Quentin Stafford-Fraser, founder of ndiyo!, is talking about the sustainability of our IT infrastructure.

He says it takes 1/4 ton of fossil fuels to make one PC. If you had a line of cars head to nose from NY to LA, 4 rows thick, and filled up each car with gas - that’s about how much it takes just to make one PC, not including how much it costs to run or recycle them. The first billion of the world has this technology, but that last 5 billion of the world are still waiting.

For half of the world, a PC costs more than a person’s annual salary, more than a house. There is a problem in affordability — if this were the case, how long would you need to work to afford a PC, and how would it affect if you were setting up a business and needed to provide each employee with a PC?

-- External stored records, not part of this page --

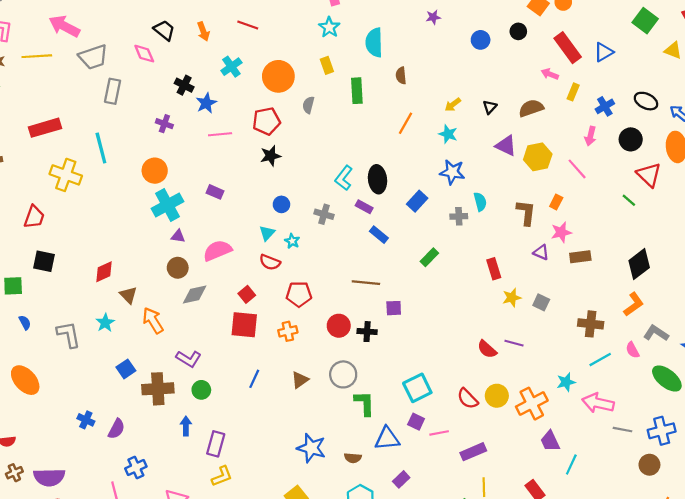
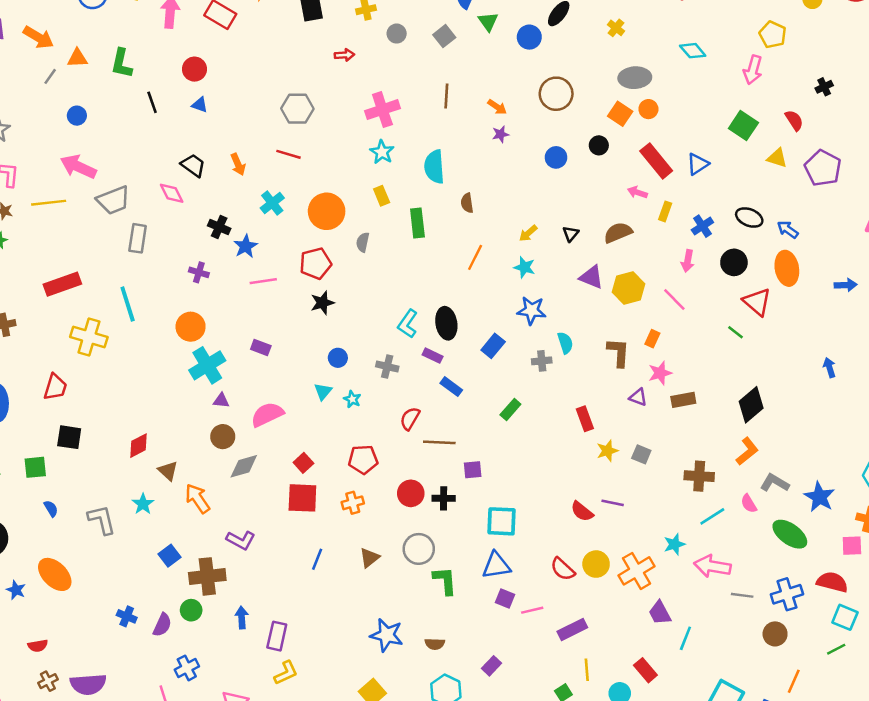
red semicircle: (270, 262) -> (410, 418), moved, turned 102
cyan square: (417, 388) -> (502, 521), moved, turned 32
green circle: (201, 390) -> (191, 610), moved
blue triangle: (387, 439) -> (496, 565), moved

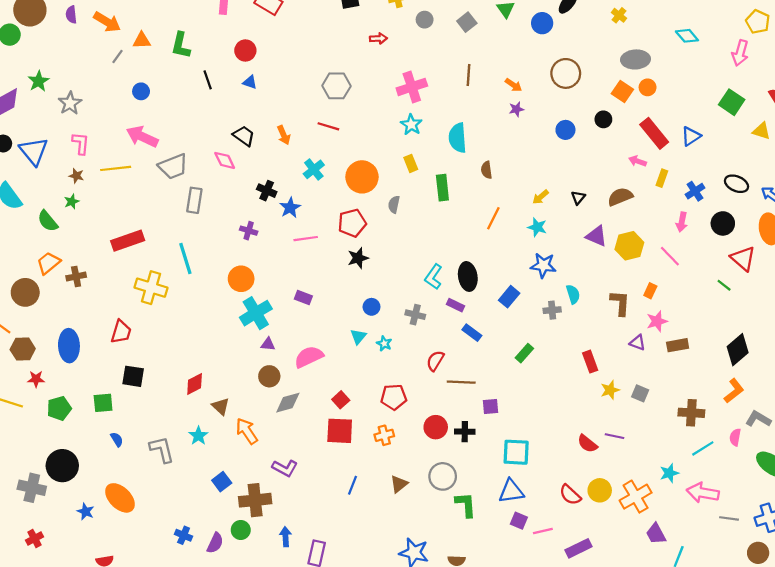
pink semicircle: (749, 504) -> (735, 437), turned 42

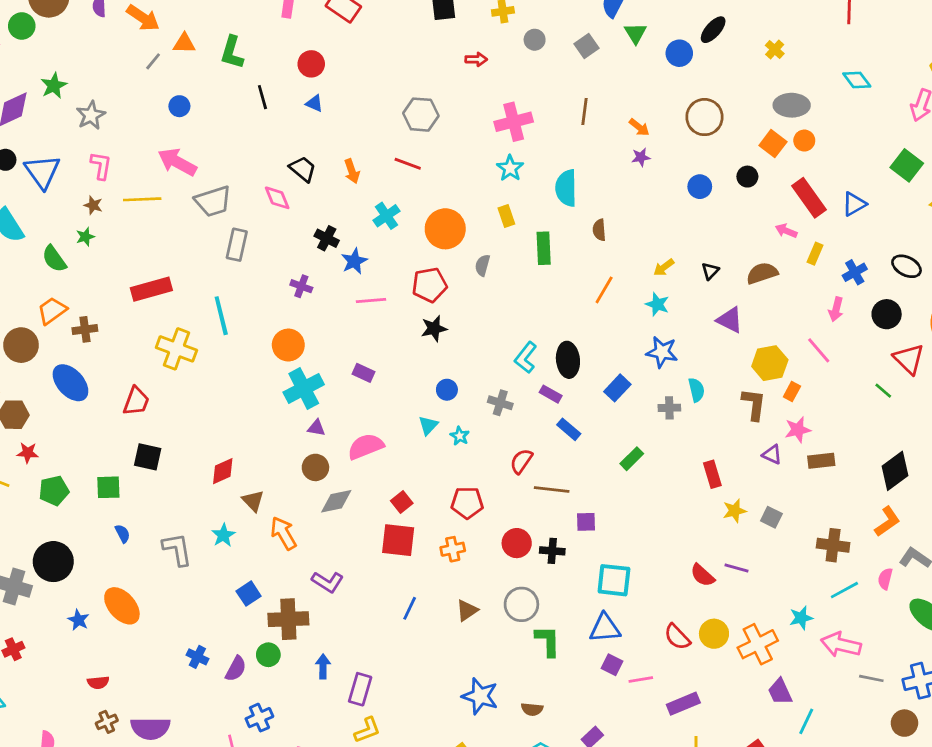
yellow hexagon: (629, 246) -> (770, 363), moved
blue ellipse: (69, 346) -> (70, 383), moved, turned -44

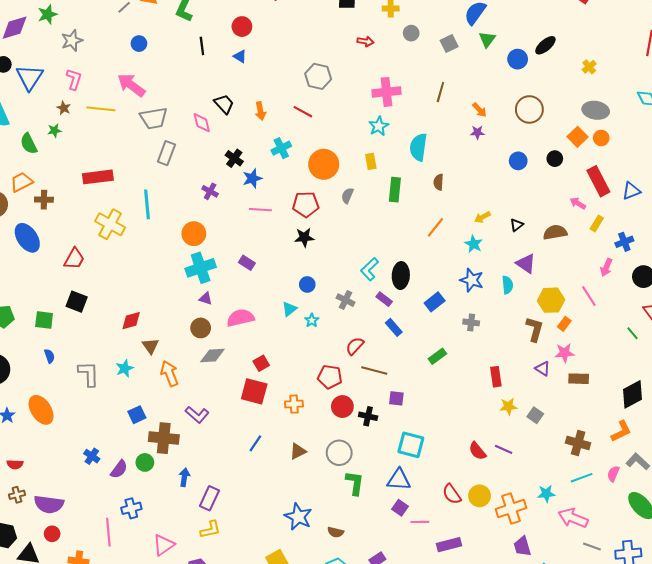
cyan semicircle: (696, 390) -> (507, 285), moved
red pentagon: (467, 503) -> (330, 377), moved

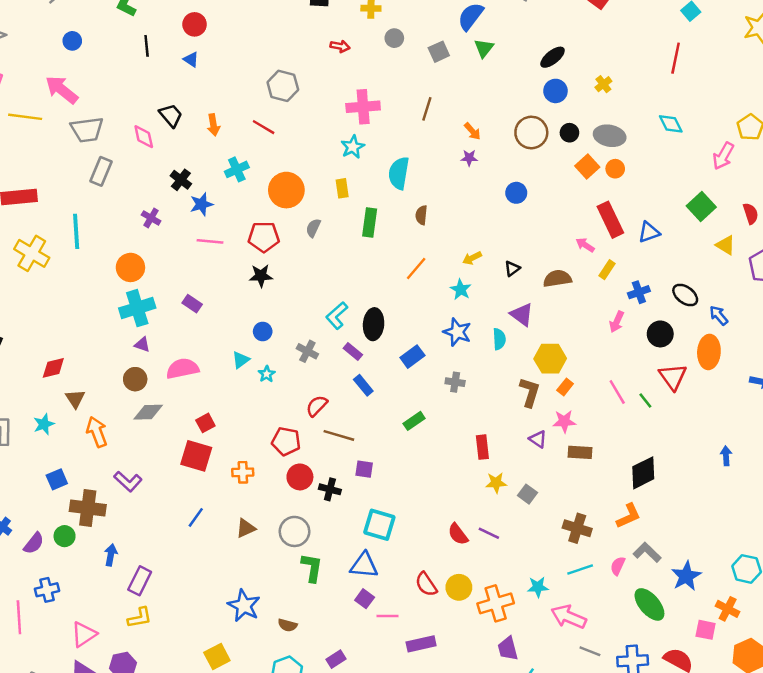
blue circle: (518, 59) -> (555, 91), moved
black circle: (555, 159) -> (569, 133), moved
pink line: (589, 296) -> (617, 392), moved

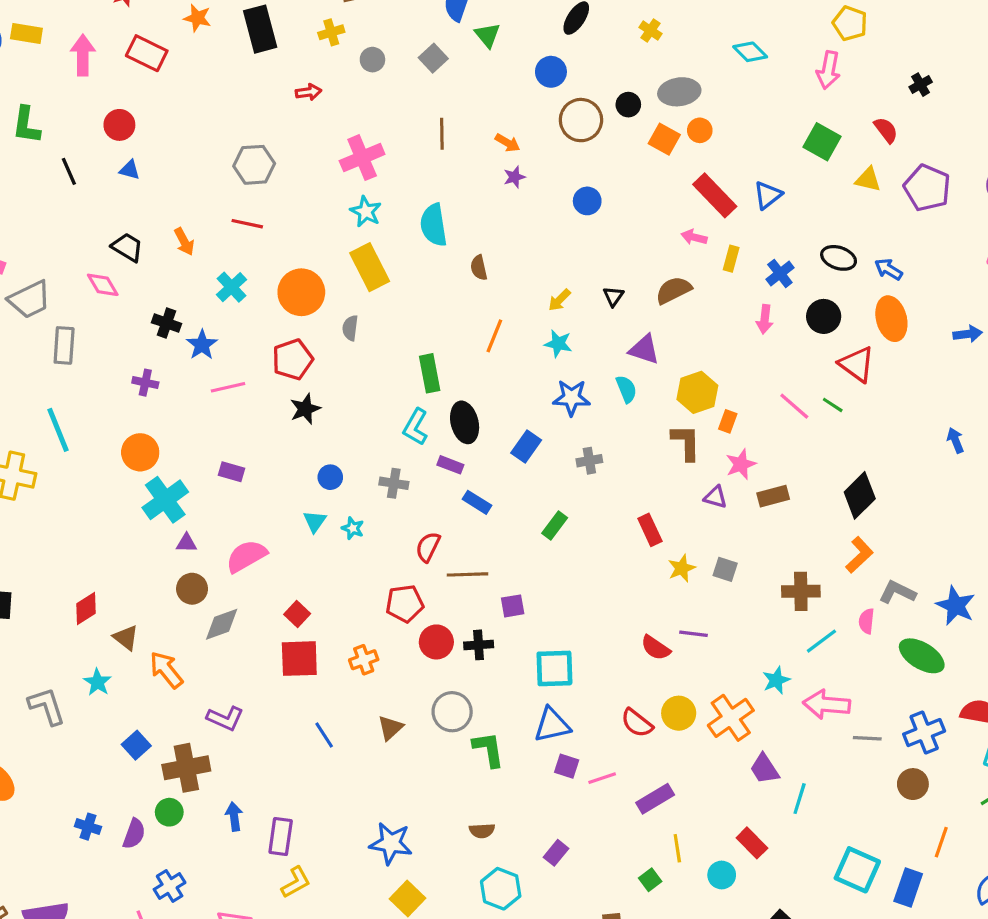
blue circle: (555, 91) -> (551, 72), moved
yellow rectangle: (342, 188) -> (370, 267), size x1.8
green rectangle: (370, 222) -> (430, 373), moved
blue line: (196, 517) -> (324, 735), turned -50
blue star: (244, 606) -> (391, 843), moved

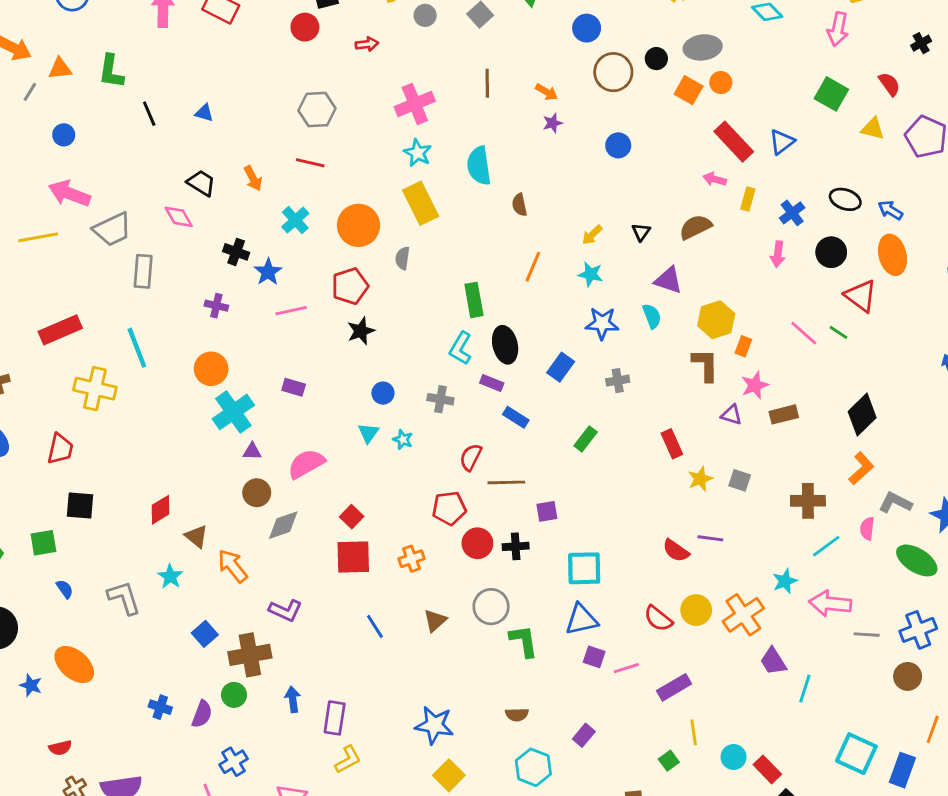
red circle: (119, 125) -> (305, 27), moved
red rectangle: (752, 843) -> (767, 769), moved

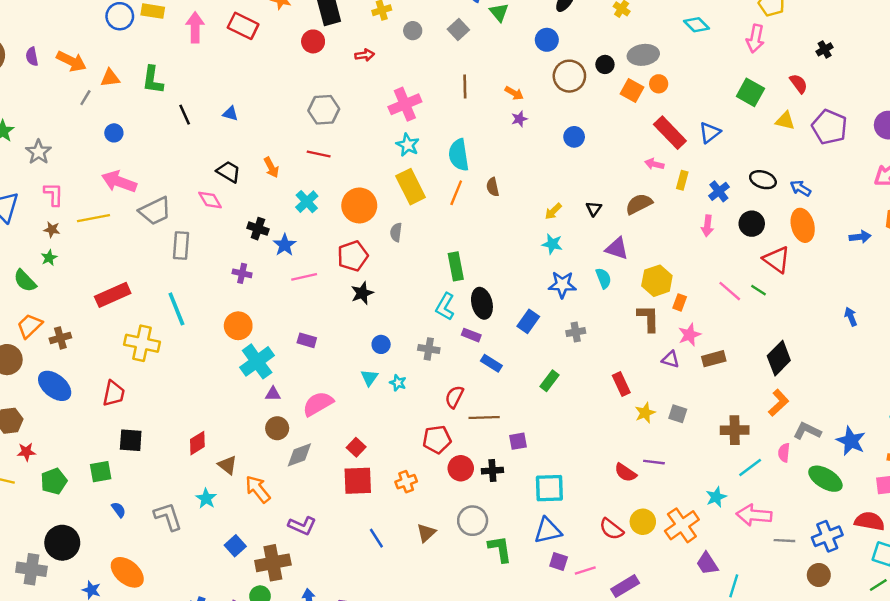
orange line: (533, 267) -> (456, 193), moved

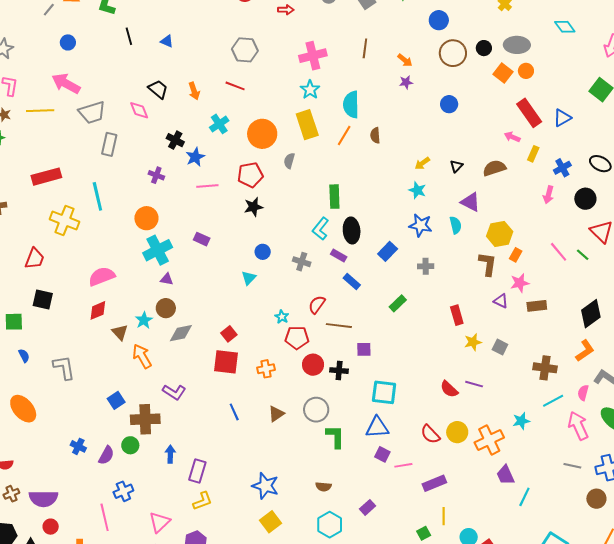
cyan star: (398, 383) -> (282, 317), moved
pink semicircle: (318, 404) -> (102, 276), moved
cyan star: (206, 498) -> (144, 320), moved
pink arrow: (754, 515) -> (578, 426), moved, turned 52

We need to change this situation if we want to provide IT to the world, and we need to provide IT to the world, so they have access to our world, to artistic, creative and informational data.

He founded ndiyo, a company working toward this goal. The word comes from the Swahili, for Yes.

In Suweto, S. Africa, the mobile phone’s emerging. Small businesses connect pay phones connecting to mobile networks. Ndiyo is employing trial systems on the outskirts of Victoria, to see whether a mobile network can also be a good way to rpovide internet. Providing PCs would be prohibitively expensive. NIVO (Network In Video Out), robust mobile devices, provide connections for keyboard, mouse, and PC, and run linux. The PCs connect through NIVO a mobile phone to connect to the internet, as an affordable solution.

The solution requires custom silicon which requires millions of dollars. Stafford-Fraser says he was a virgin when it came to venture capitalism, but lost his innocence quickly. The venture capitalists weren’t really interested in the venture, or the developing world.

They created a separate company called DisplayLink, a company that did receive vc support, and which produces the technology which supports ndiyo, along with other stuff.

The Nivo has been designed to work at the pixel level without higher level semantics. They can be driven from Linux machines or mobile phones. The Internet cafe may be a place in the future where you can plug your phone in and run software on the phone from a computer.

By the end of the year, half the world will have a mobile phone. Of the next 2-3 billion people that come online, the majority will be through a mobile phone network. In planning Web 3.0 architectures, if we plan that most people will have broadband, we’ll cut out the majority of the worldwide mobile customer base.